Every record below should be printed again exactly, with its pictures removed.

(Saved entries)
'''

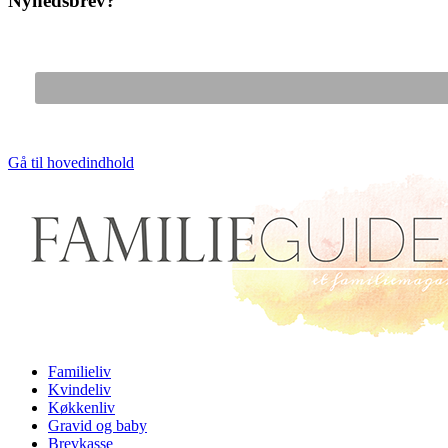
Nyhedsbrev?
Gå til hovedindhold
Familieliv
Kvindeliv
Køkkenliv
Gravid og baby
Brevkasse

'''

Output for this task
Nyhedsbrev?
Gå til hovedindhold
Familieliv
Kvindeliv
Køkkenliv
Gravid og baby
Brevkasse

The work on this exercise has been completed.